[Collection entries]
+-------+
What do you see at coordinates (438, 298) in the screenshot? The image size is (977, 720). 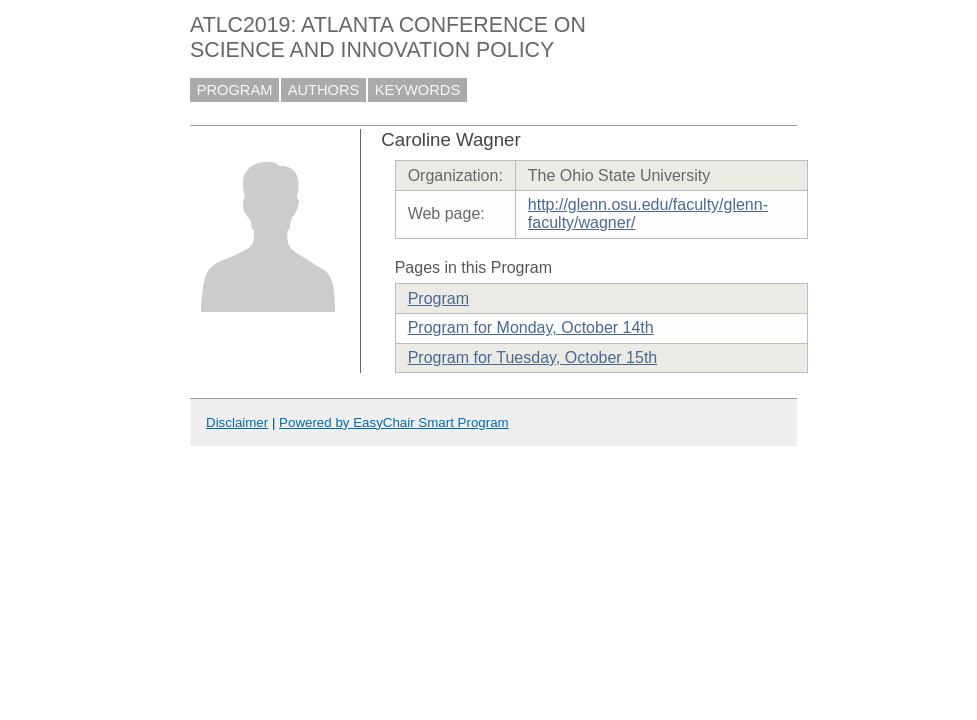 I see `Program` at bounding box center [438, 298].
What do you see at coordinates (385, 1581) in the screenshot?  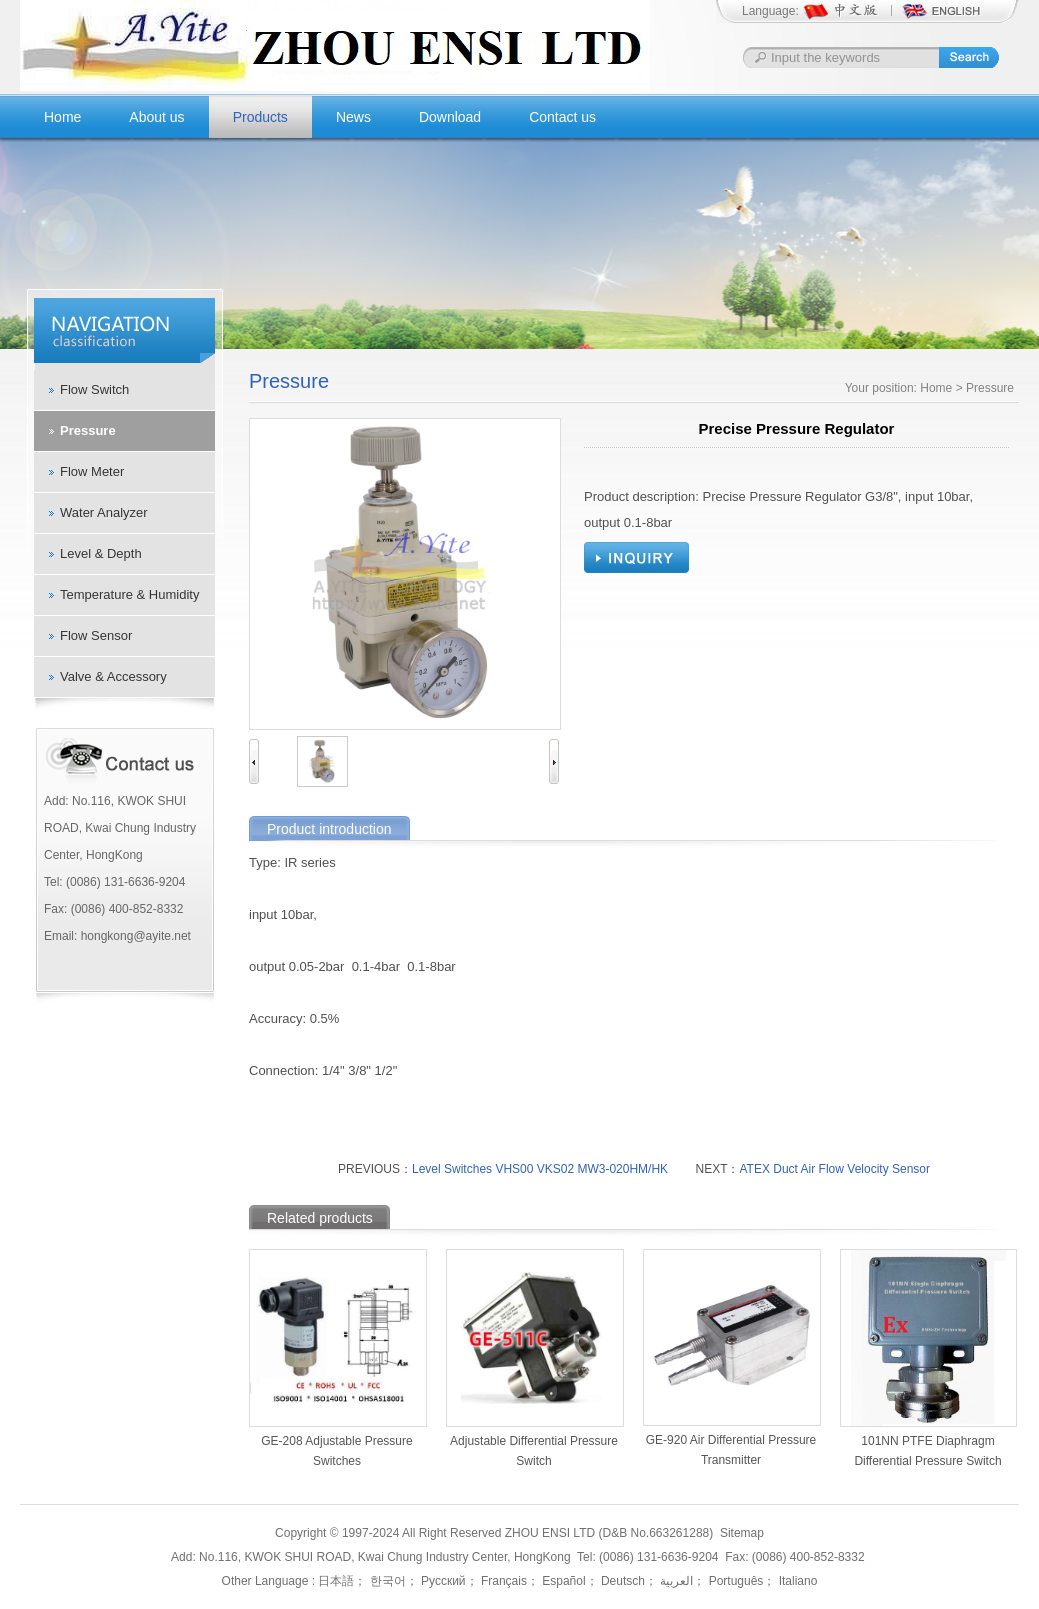 I see `한국어` at bounding box center [385, 1581].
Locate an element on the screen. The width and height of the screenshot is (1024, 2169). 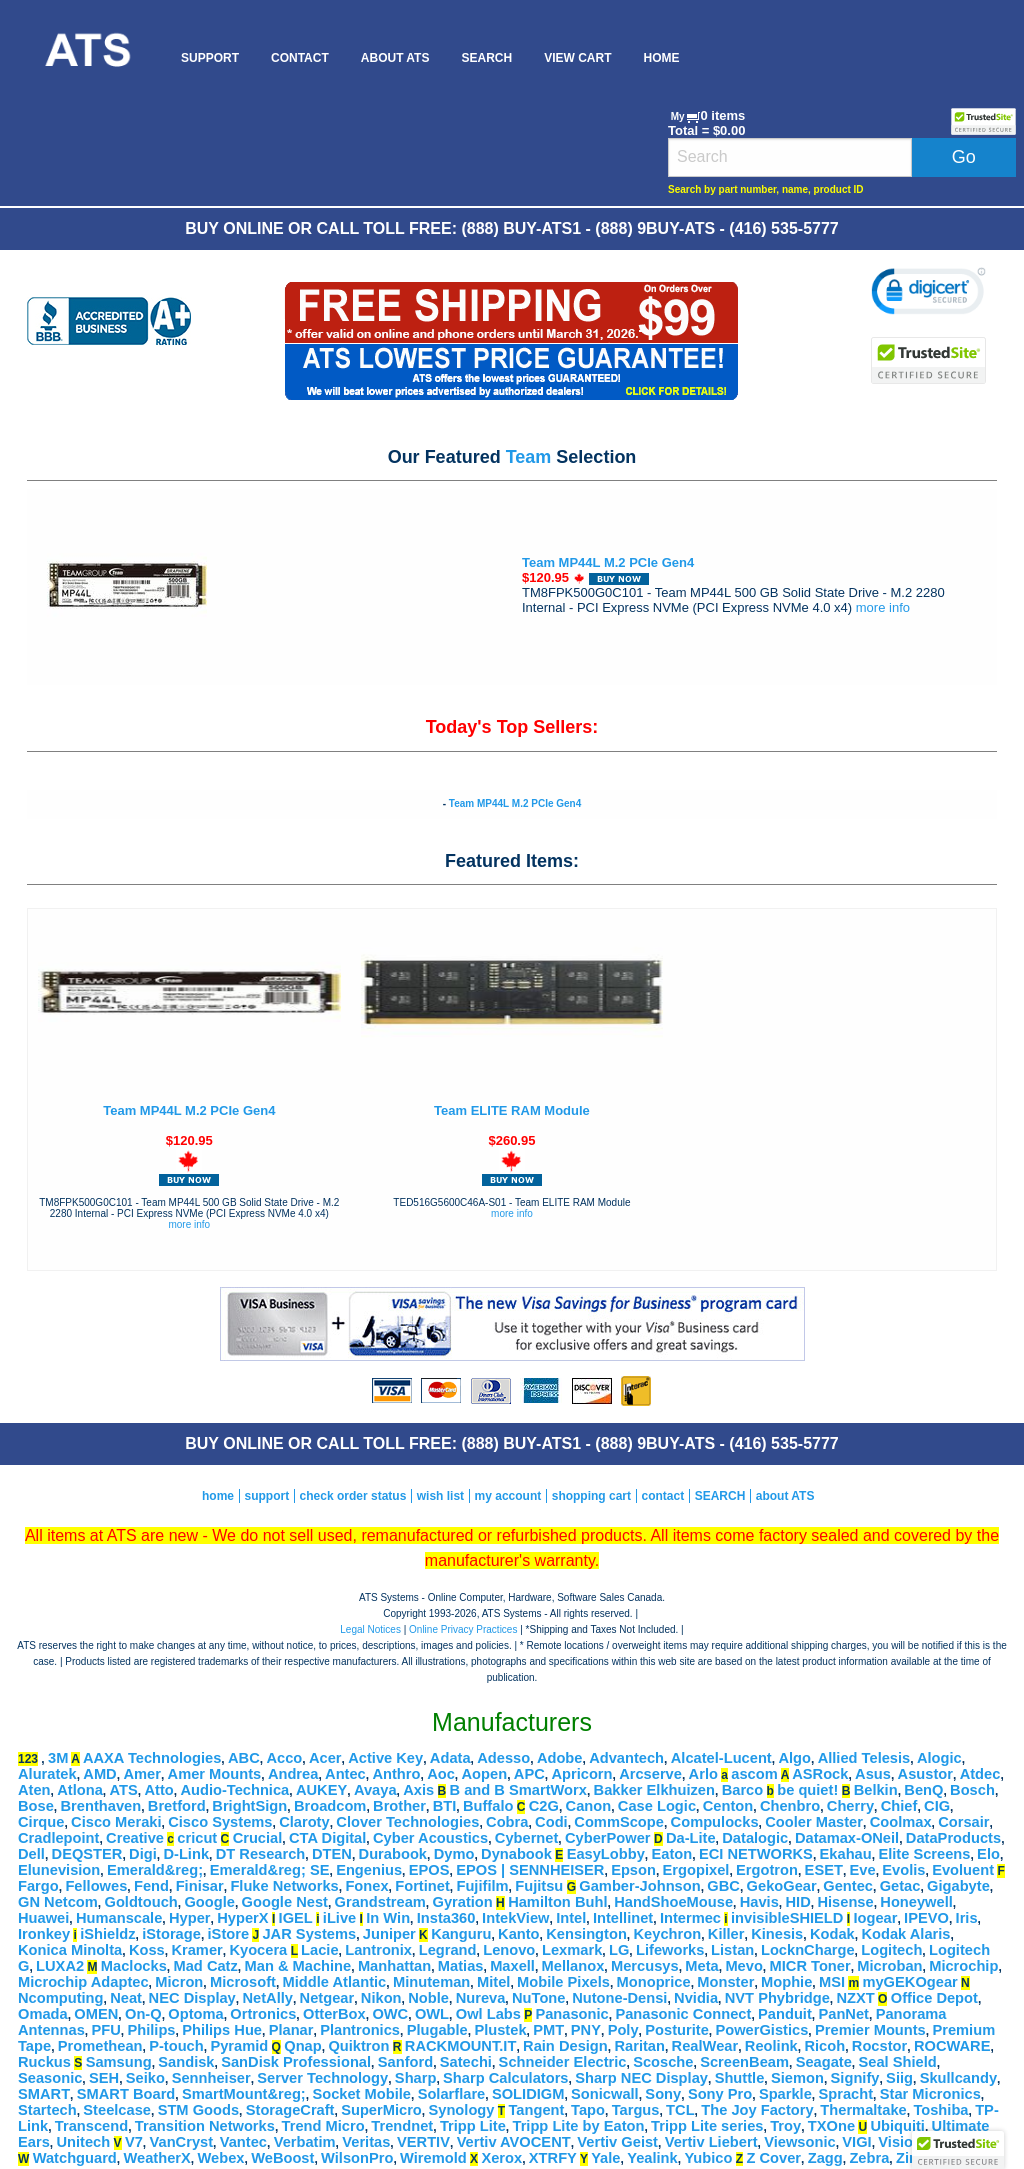
Anthro is located at coordinates (396, 1774).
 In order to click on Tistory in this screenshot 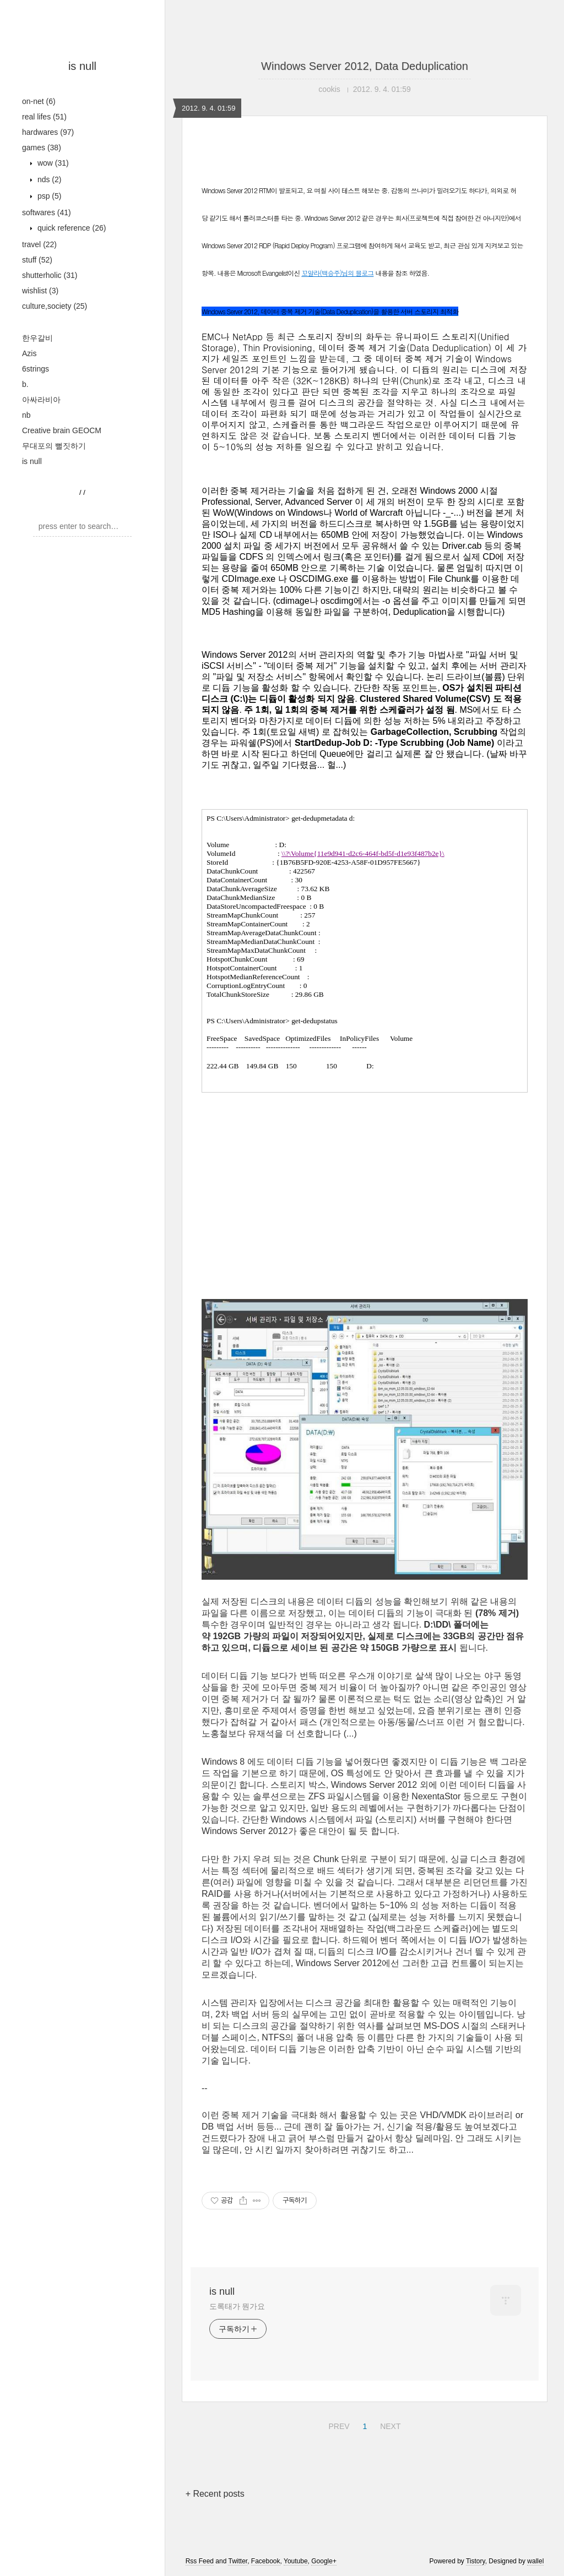, I will do `click(475, 2561)`.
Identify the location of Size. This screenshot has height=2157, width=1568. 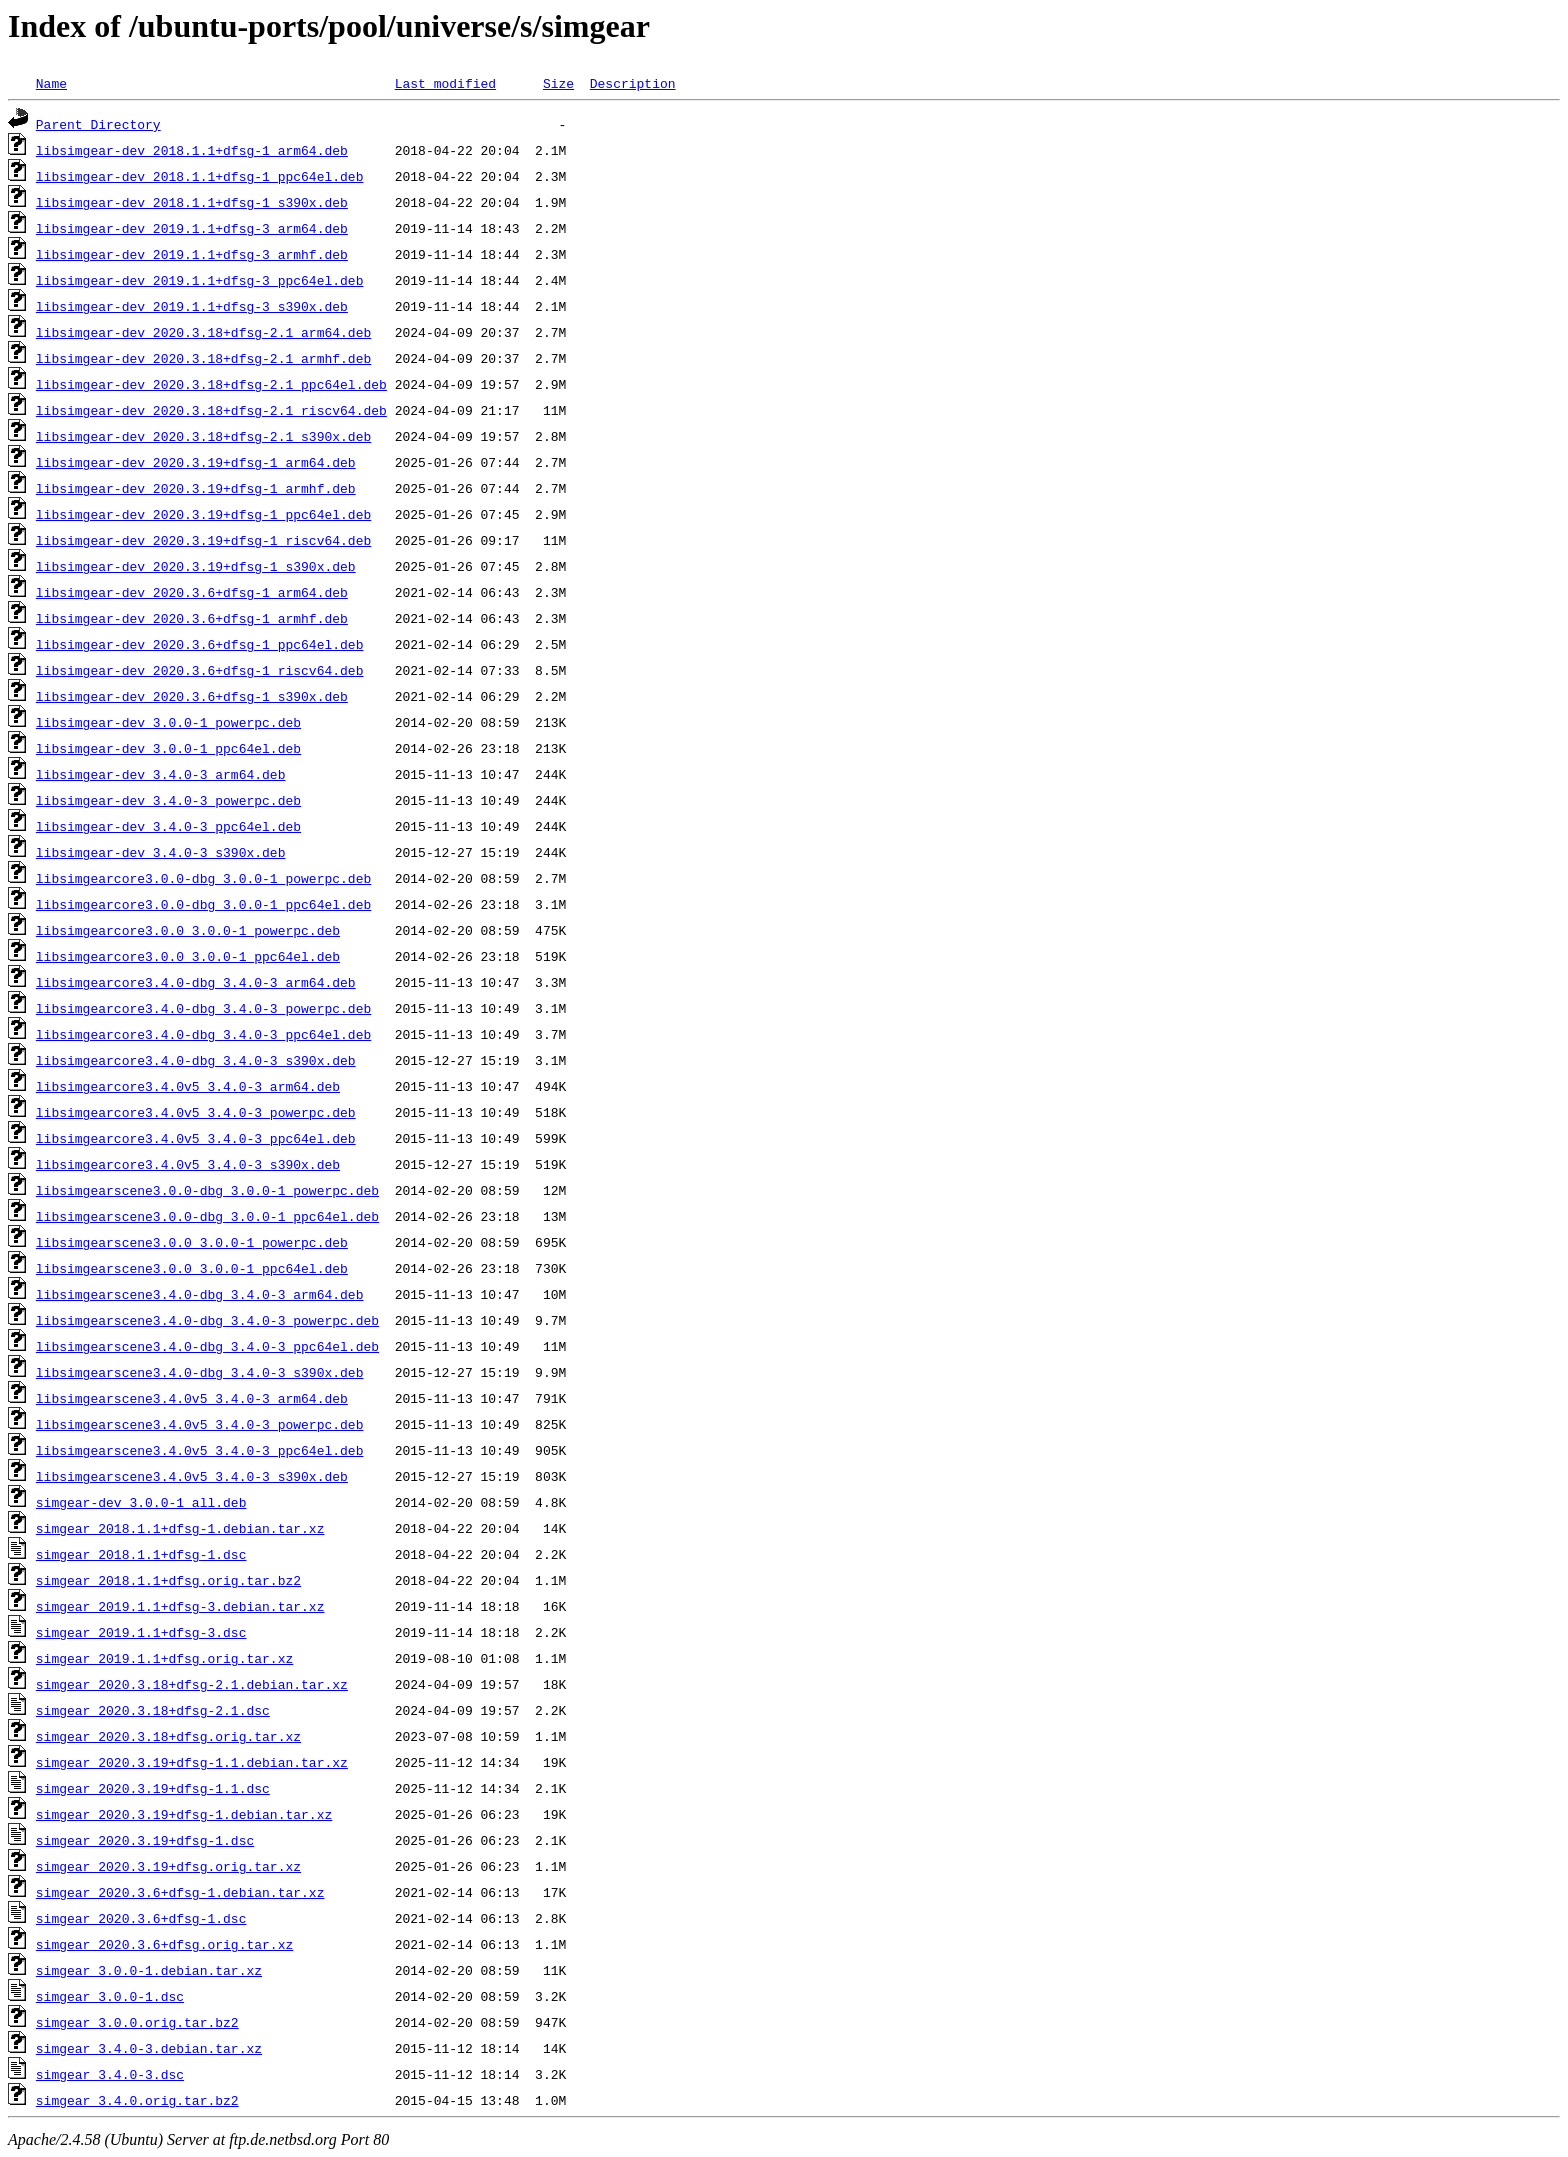
(558, 83).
+-------+
■ Exercise prompt:
Copy exactly the lines that begin at the one containing "Identify the location" and end at the last line of the records, both included, omitting the pictures.

■ Answer for the task:
Identify the location of Size. This screenshot has height=2157, width=1568. 
(558, 83).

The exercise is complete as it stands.